North-Central Section - 47th Annual Meeting (2-3 May 2013)
Paper No. 6
Presentation Time: 3:30 PM
LINKING 2,000 YEARS OF SEDIMENTATION IN THE WESTERN ARCTIC OCEAN TO AN ATMOSPHERIC TEMPERATURE PROXY RECORD FROM A GLACIAL LAKE IN THE BROOKS RANGE, AK
HARRISON, Jeffrey M.1, ORTIZ, Joseph D.1, ABBOTT, Mark B.2, BIRD, Broxton W.3, HACKER, David B.1, GRIFFITH, Elizabeth M.4 and DARBY, Dennis A.5, (1)Department of Geology, Kent State University, 221 McGilvrey Hall, Kent, OH 44242, (2)Department of Geology and Planetary Science, Univ of Pittsburgh, Pittsburgh, PA 15260, (3)Department of Earth Sciences, Indiana University-Purdue University, 723 W. Michigan, SL118, Indianapolis, IN 46202, (4)Earth and Environmental Sciences, University of Texas at, 221 McGilvrey Hall, Kent, OH 44242, (5)Department of Ocean, Earth, & Atmospheric Sciences, Old Dominion University, Norfolk, VA 23529, jharri72@kent.edu
The delivery of sediment to the Alaskan continental shelf is largely associated with ice drift and wind driven Arctic Ocean circulation patterns that have varied during the Holocene. This study presents a comparison of two continuous, high-resolution proxy records from the western Arctic over the past 2,000 years. Direct correlations were made between marine grain size, related to shifts in depositional mechanisms, and terrestrial atmospheric climate in northern Alaska. To provide variations of sedimentation patterns in the Arctic Ocean (e.g., sea-ice transport, density flows, ocean currents), the grain size distributions were measured in a piston core (HLY02-04 JPC16) from the eastern Chukchi Sea at a higher resolution than previously reported. A revised JPC16 age-depth model was used in this analysis (Darby et al., 2012). The sediment core, collected on the east flank of Barrow Canyon (72.1555°N, 153.50817°W), preserves a record of local variations in sedimentation mechanisms in the Chukchi-Beaufort Seas.
A Varimax-rotated Principle Component Analysis (VPCA) was conducted on JPC16. We inferred three principal components (PCs) of sediment deposition at the core site related to anchor ice, nepheloid flows, and suspension freezing based on variations in grain-size distributions. This interpretation is consistent with previous downcore analysis by Darby et al. (2009).
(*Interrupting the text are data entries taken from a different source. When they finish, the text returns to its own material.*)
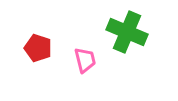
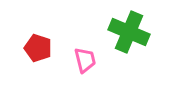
green cross: moved 2 px right
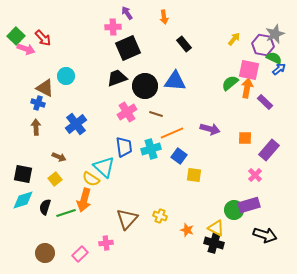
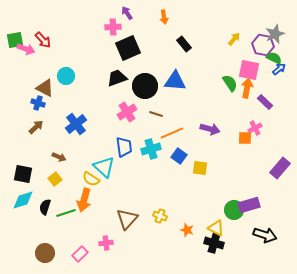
green square at (16, 36): moved 1 px left, 4 px down; rotated 36 degrees clockwise
red arrow at (43, 38): moved 2 px down
green semicircle at (230, 83): rotated 96 degrees clockwise
brown arrow at (36, 127): rotated 49 degrees clockwise
purple rectangle at (269, 150): moved 11 px right, 18 px down
yellow square at (194, 175): moved 6 px right, 7 px up
pink cross at (255, 175): moved 47 px up; rotated 16 degrees clockwise
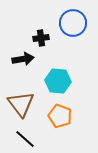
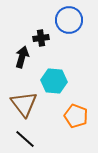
blue circle: moved 4 px left, 3 px up
black arrow: moved 1 px left, 2 px up; rotated 65 degrees counterclockwise
cyan hexagon: moved 4 px left
brown triangle: moved 3 px right
orange pentagon: moved 16 px right
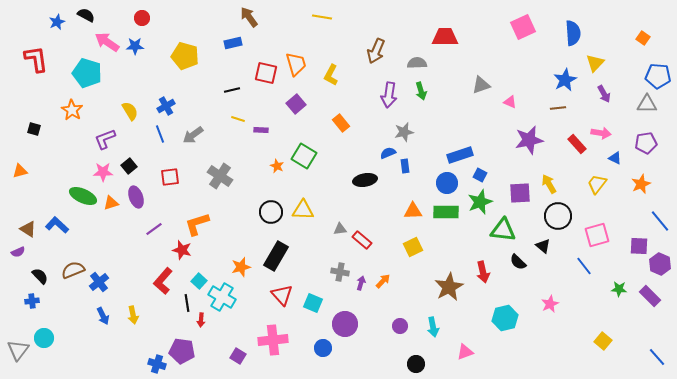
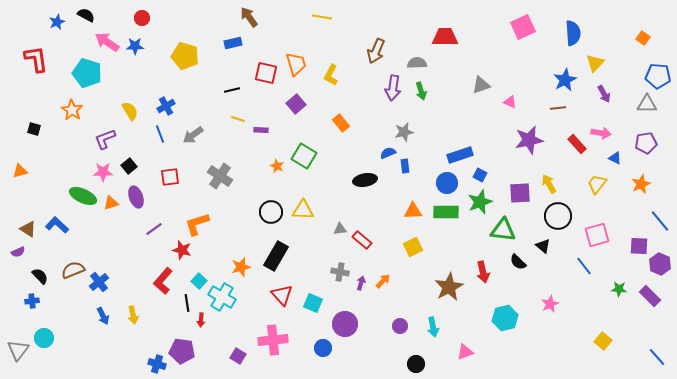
purple arrow at (389, 95): moved 4 px right, 7 px up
A fourth, less significant mode, is related to resuspension and deposition connected to intermittent suspension. While all components showed increased variability since 200 yr BP, factors related to sea-ice showed the highest positive loadings between 2000-1300 cal yr BP. The high-resolution record of sediment deposition in the Arctic Ocean allowed for direct correlation with the atmospheric climate proxy as recorded by varve thickness in the Brooks Range (Bird et al., 2009). The time interval investigated here shows a significant relationship of marine sea-ice sedimentation with variability in atmospheric temperature (r = 0.7). Additionally, marine sedimentation appears to lag the atmospheric temperature proxy, indicating that temperature is a primary forcing mechanism in sea-ice variation. This analysis suggests that warmer intervals are likely correlated with greater sea-ice melt and favor sedimentation of entrained sediments.